What we realized early on in this journey is that we had to make a choice. We cannot change the fact he has cancer. We, however, can choose how we let this affect Noah and our family. We could focus on all the many fears and unknown variables in the future OR we could make a different choice. We chose to focus on Noah and to fill his life with as much love, support, and fun as we can.
We formed Team Noah and our theme “No One Fights Alone” to show Noah that he wasn’t alone in his fight against cancer.
We started a hashtag “orangeforteamNoah” where we would send orange Team Noah wristbands to people all over the world. We asked people to post pictures of them in various locations showing Noah that they were supporting him in his fight.
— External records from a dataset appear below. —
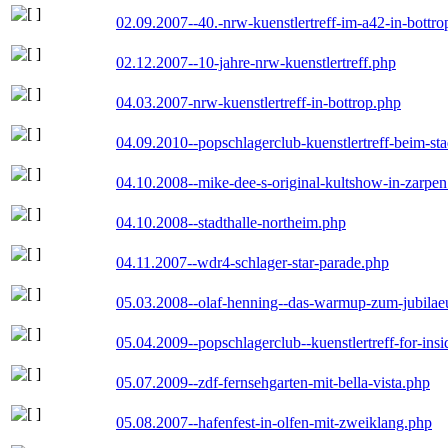
02.09.2007--40.-nrw-kuenstlertreff-im-a42-in-bottro
02.12.2007--10-jahre-nrw-kuenstlertreff.php
04.03.2007-nrw-kuenstlertreff-in-bottrop.php
04.09.2010--popschlagerclub-kuenstlertreff-beim-sta
04.10.2008--mike-dee-s-original-kultshow-in-zarpe
04.10.2008--stadthalle-northeim.php
04.11.2007--wdr4-schlager-star-parade.php
05.03.2008--olaf-henning--das-warmup-zum-jubila
05.04.2009--popschlagerclub--kuenstlertreff-for-insi
05.07.2009--zdf-fernsehgarten-mit-bella-vista.php
05.08.2007--hafenfest-in-olfen-mit-zweiklang.php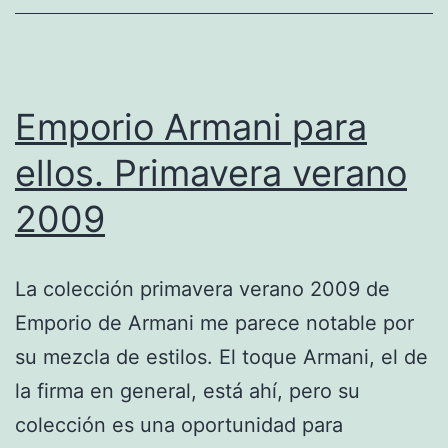
Emporio Armani para
ellos. Primavera verano
2009
La colección primavera verano 2009 de
Emporio de Armani me parece notable por
su mezcla de estilos. El toque Armani, el de
la firma en general, está ahí, pero su
colección es una oportunidad para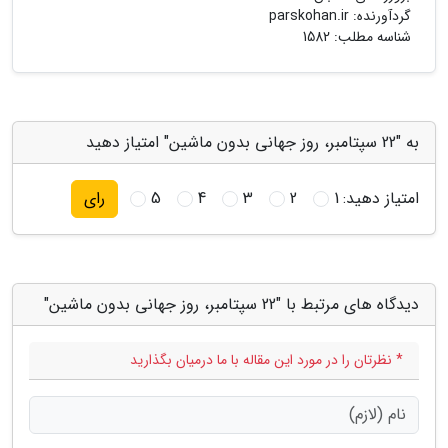
گردآورنده:
parskohan.ir
شناسه مطلب: 1582
به "22 سپتامبر، روز جهانی بدون ماشین" امتیاز دهید
امتیاز دهید:
1
2
3
4
5
رای
دیدگاه های مرتبط با "22 سپتامبر، روز جهانی بدون ماشین"
* نظرتان را در مورد این مقاله با ما درمیان بگذارید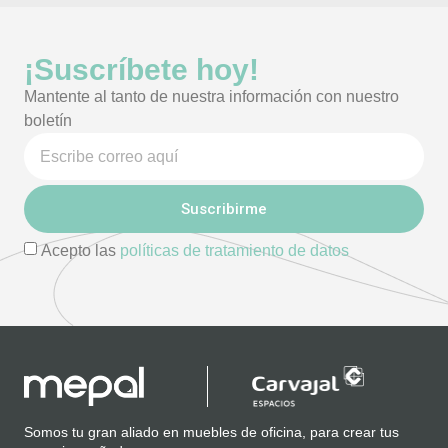
¡Suscríbete hoy!
Mantente al tanto de nuestra información con nuestro
boletín
Suscribirme
Acepto las
políticas de tratamiento de datos
Somos tu gran aliado en muebles de oficina, para crear tus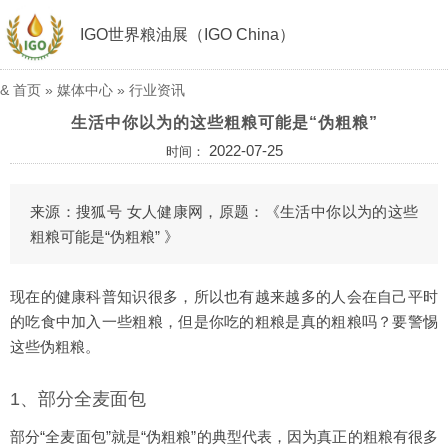
IGO世界粮油展（IGO China）
&
首页
»
媒体中心
»
行业资讯
生活中你以为的这些粗粮可能是“伪粗粮”
2022-07-25
时间：
来源：搜狐号 女人健康网，原题：《生活中你以为的这些
粗粮可能是“伪粗粮” 》
现在的健康科普知识很多，所以也有越来越多的人会在自己平时
的吃食中加入一些粗粮，但是你吃的粗粮是真的粗粮吗？要警惕
这些伪粗粮。
1、部分全麦面包
部分“全麦面包”就是“伪粗粮”的典型代表，因为真正的粗粮有很多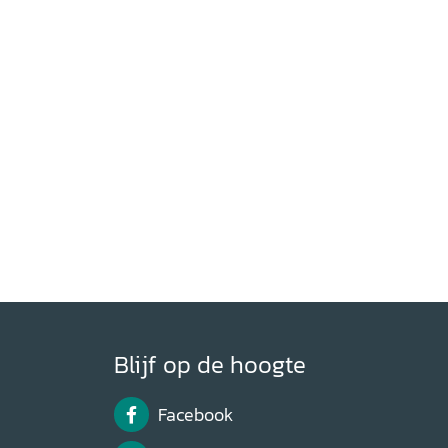
Blijf op de hoogte
Facebook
Team Noah is currently in every state as well as over 50 countries around the world.
During this struggle, we realized that we would not be able to preserve without 3 things: family, friends, and faith. Faith can be very challenging at times because it requires trusting in something you cannot see. The support that we have received is what has carried us through the hard times.
Although Noah has been able to return to school and his treatment has lessened in intensity, he still experiences daily challenges due to his diagnosis. He continues to inspire everyone with his positive attitude, caring personality, and courage.